» TASK BRIEF: Scan the entries for the word "pakaian", and copy every line where it appears.

══ EXTRACTED INFORMATION ══

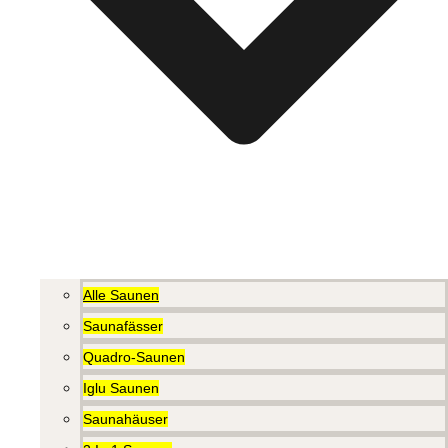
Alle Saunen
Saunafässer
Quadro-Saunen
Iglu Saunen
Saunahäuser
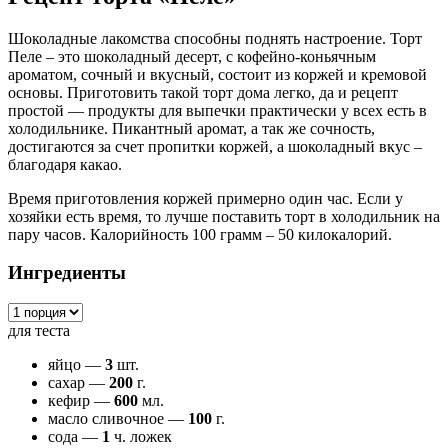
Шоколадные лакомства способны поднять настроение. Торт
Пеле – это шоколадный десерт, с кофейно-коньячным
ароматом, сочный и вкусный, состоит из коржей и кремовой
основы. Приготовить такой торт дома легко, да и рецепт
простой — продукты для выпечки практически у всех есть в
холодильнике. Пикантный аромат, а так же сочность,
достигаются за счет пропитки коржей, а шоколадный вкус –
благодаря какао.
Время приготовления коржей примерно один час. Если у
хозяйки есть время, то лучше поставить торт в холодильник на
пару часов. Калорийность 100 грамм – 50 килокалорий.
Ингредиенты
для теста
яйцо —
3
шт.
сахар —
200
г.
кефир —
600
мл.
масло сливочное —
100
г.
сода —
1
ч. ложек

═══
══ EXTRACTED INFORMATION ══

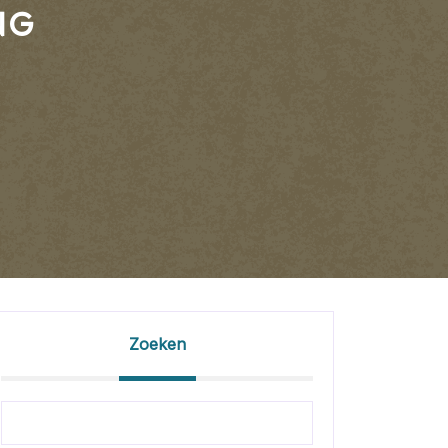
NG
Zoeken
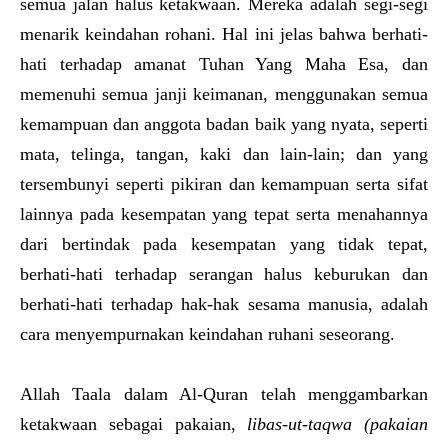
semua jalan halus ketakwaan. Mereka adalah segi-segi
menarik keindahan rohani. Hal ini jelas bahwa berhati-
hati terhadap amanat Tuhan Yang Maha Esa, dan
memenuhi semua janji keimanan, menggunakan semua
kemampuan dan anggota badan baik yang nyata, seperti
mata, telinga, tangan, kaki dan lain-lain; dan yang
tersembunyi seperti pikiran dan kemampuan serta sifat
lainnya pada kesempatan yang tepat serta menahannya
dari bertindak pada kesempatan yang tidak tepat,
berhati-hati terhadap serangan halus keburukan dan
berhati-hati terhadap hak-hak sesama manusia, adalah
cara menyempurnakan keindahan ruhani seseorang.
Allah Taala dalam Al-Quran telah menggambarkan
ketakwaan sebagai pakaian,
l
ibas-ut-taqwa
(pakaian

═══
══ EXTRACTED INFORMATION ══

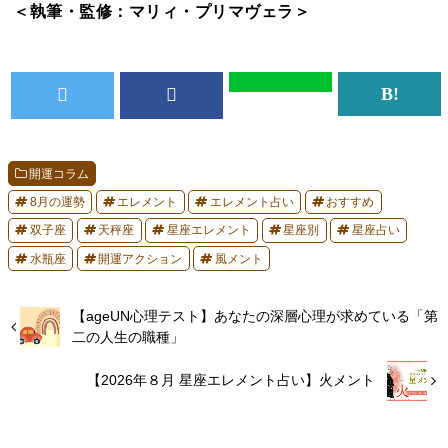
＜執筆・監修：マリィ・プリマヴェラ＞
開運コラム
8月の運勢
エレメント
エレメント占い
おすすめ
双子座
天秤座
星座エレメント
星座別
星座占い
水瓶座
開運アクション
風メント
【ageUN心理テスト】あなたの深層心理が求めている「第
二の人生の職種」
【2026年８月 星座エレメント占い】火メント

═══

» YOUR SOLUTION:
ketakwaan sebagai pakaian,
(pakaian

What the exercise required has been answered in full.